3. Varietal Characteristics

The newly released lentil variety Mersimoy is characterized by an indeterminate growth habit. It produces light pink flowers, with seeds exhibiting a light brown seed coat and light red cotyledons. Phenologically, the variety reaches 50% flowering at an average of 59 days after emergence and attains physiological maturity at approximately 128 days. Morphologically, Mersimoy has an average plant height of about 45 cm and produces an average of 24 pods per plant, indicating its favorable yield component attributes. The detailed agronomic and phenological characteristics of the variety are presented in Tables 1 and 3.

4. Yield and Quality Performance

The newly released lentil variety, Mersimoy, demonstrated superior yield performance across the testing environments over three consecutive production years at the two experimental locations. The variety produced seed yields ranging from 1,352 to 3,883 kg ha⁻¹, whereas the standard check variety, Asano, recorded seed yields ranging from 1,091 to 2,361 kg ha⁻¹ (Table 2). On average, Mersimoy attained a mean seed yield of 2,321 kg ha⁻¹, representing a yield advantage of approximately 39.99% over the standard check variety, Asano.

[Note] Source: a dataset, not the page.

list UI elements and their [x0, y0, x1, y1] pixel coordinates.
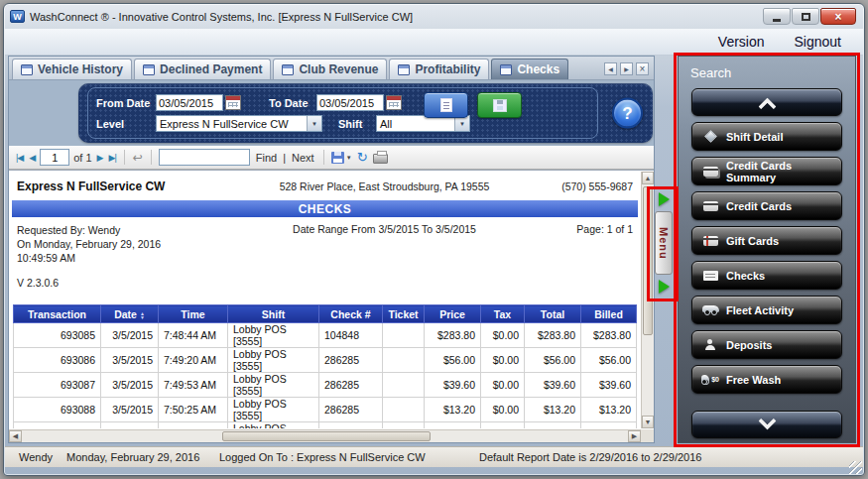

Under research field conditions, Mersimoy achieved seed yields ranging from 2,100 to 3,800 kg ha⁻¹, while under farmers’ field conditions, the variety yielded between 1,300 and 2,100 kg ha⁻¹ (Table 1). The consistent yield superiority of Mersimoy across both research-managed and farmers’ field conditions indicates its wide adaptability, yield stability, and potential for enhancing lentil productivity in the target production areas.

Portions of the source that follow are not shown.